* _Problem statement_
Repeat each entry below exactly as it stands.

Collected data entries
------------------------------------------------
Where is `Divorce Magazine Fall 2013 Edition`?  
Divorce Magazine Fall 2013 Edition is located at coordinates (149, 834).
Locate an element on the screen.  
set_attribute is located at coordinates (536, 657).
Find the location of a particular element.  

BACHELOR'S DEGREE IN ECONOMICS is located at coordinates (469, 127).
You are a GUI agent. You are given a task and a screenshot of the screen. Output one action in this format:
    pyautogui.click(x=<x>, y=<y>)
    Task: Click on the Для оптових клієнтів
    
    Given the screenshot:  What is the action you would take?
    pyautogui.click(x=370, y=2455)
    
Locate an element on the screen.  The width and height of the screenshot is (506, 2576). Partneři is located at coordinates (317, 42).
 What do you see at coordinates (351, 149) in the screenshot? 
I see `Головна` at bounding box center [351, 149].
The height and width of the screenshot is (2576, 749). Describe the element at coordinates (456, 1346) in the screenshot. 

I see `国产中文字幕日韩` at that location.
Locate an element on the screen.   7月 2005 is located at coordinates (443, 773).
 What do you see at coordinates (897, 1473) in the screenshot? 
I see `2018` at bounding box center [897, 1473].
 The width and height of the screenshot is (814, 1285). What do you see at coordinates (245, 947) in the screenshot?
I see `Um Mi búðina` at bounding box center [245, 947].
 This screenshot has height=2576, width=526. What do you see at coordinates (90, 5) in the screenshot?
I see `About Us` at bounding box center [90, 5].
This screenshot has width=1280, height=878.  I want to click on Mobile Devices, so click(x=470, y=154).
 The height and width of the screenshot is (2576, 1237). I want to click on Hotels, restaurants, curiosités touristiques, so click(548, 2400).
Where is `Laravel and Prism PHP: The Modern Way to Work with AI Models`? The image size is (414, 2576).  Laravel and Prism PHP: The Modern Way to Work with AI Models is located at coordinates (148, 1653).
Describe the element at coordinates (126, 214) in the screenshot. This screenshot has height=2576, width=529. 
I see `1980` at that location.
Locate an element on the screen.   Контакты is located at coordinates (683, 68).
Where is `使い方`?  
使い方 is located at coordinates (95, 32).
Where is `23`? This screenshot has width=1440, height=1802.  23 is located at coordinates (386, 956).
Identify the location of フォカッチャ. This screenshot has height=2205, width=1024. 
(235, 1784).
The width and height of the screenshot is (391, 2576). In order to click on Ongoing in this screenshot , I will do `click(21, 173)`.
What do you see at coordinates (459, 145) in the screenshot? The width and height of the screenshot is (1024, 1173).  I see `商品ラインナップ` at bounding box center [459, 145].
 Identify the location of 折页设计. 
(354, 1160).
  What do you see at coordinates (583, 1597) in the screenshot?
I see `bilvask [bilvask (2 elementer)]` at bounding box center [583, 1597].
------------------------------------------------
* _Response to the exercise_
Where is `Divorce Magazine Fall 2013 Edition`?  
Divorce Magazine Fall 2013 Edition is located at coordinates (149, 834).
Locate an element on the screen.  
set_attribute is located at coordinates (536, 657).
Find the location of a particular element.  

BACHELOR'S DEGREE IN ECONOMICS is located at coordinates (469, 127).
You are a GUI agent. You are given a task and a screenshot of the screen. Output one action in this format:
    pyautogui.click(x=<x>, y=<y>)
    Task: Click on the Для оптових клієнтів
    
    Given the screenshot:  What is the action you would take?
    pyautogui.click(x=370, y=2455)
    
Locate an element on the screen.  The width and height of the screenshot is (506, 2576). Partneři is located at coordinates (317, 42).
 What do you see at coordinates (351, 149) in the screenshot? 
I see `Головна` at bounding box center [351, 149].
The height and width of the screenshot is (2576, 749). Describe the element at coordinates (456, 1346) in the screenshot. 

I see `国产中文字幕日韩` at that location.
Locate an element on the screen.   7月 2005 is located at coordinates (443, 773).
 What do you see at coordinates (897, 1473) in the screenshot? 
I see `2018` at bounding box center [897, 1473].
 The width and height of the screenshot is (814, 1285). What do you see at coordinates (245, 947) in the screenshot?
I see `Um Mi búðina` at bounding box center [245, 947].
 This screenshot has height=2576, width=526. What do you see at coordinates (90, 5) in the screenshot?
I see `About Us` at bounding box center [90, 5].
This screenshot has width=1280, height=878.  I want to click on Mobile Devices, so click(x=470, y=154).
 The height and width of the screenshot is (2576, 1237). I want to click on Hotels, restaurants, curiosités touristiques, so click(548, 2400).
Where is `Laravel and Prism PHP: The Modern Way to Work with AI Models`? The image size is (414, 2576).  Laravel and Prism PHP: The Modern Way to Work with AI Models is located at coordinates (148, 1653).
Describe the element at coordinates (126, 214) in the screenshot. This screenshot has height=2576, width=529. 
I see `1980` at that location.
Locate an element on the screen.   Контакты is located at coordinates (683, 68).
Where is `使い方`?  
使い方 is located at coordinates (95, 32).
Where is `23`? This screenshot has width=1440, height=1802.  23 is located at coordinates (386, 956).
Identify the location of フォカッチャ. This screenshot has height=2205, width=1024. 
(235, 1784).
The width and height of the screenshot is (391, 2576). In order to click on Ongoing in this screenshot , I will do `click(21, 173)`.
What do you see at coordinates (459, 145) in the screenshot? The width and height of the screenshot is (1024, 1173).  I see `商品ラインナップ` at bounding box center [459, 145].
 Identify the location of 折页设计. 
(354, 1160).
  What do you see at coordinates (583, 1597) in the screenshot?
I see `bilvask [bilvask (2 elementer)]` at bounding box center [583, 1597].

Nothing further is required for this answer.